Bringing Structure and Faithfulness to LLM Outputs

Exploring Grammar-Constrained Decoding (GCD) for LLMs. Comparing EGG, GAD, and FEG methods for improving efficiency, faithfulness, and flexibility in generating structured output.

Bringing Structure and Faithfulness to LLM Outputs
Grammar-Aligned Decoding Token Spanning-Tree

Large Language Models (LLMs) are incredibly powerful, capable of generating human-like text, translating languages, and writing different kinds of creative content. However, getting them to reliably produce outputs that follow strict structural rules like valid JSON, formatted code, or specific markup like context-free grammars or EBNFs can be challenging.

How can we guide these powerful models to generate not just any text, but text that conforms precisely to our requirements?

Grammar-Constrained Decoding (GCD)

The classic approach to this problem is Grammar-Constrained Decoding (GCD). Think of it as putting guardrails on the LLM's output.

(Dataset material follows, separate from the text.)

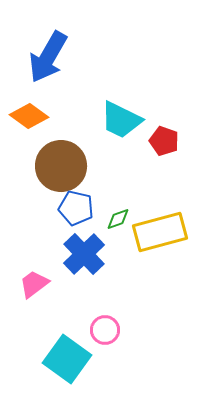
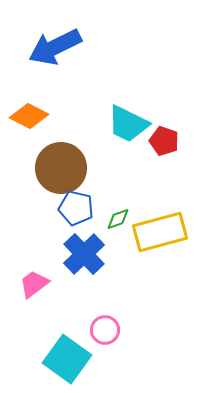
blue arrow: moved 7 px right, 10 px up; rotated 34 degrees clockwise
orange diamond: rotated 9 degrees counterclockwise
cyan trapezoid: moved 7 px right, 4 px down
brown circle: moved 2 px down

Grammar-Constrained Decoding (GCD) Process

Imagine you want an LLM to generate simple mathematical expressions. At each step, as the LLM considers the next token (e.g., a number, an operator, a parenthesis), GCD checks if adding that token would violate the rules of a valid mathematical expression (defined by a formal grammar). If a token would lead down an invalid path (like putting two operators side-by-side), GCD masks that token, essentially telling the LLM, "Don't pick this one", this is done by essentially hard prunning invalid output logits at each generation step. This ensures the final output always follows the grammar rules.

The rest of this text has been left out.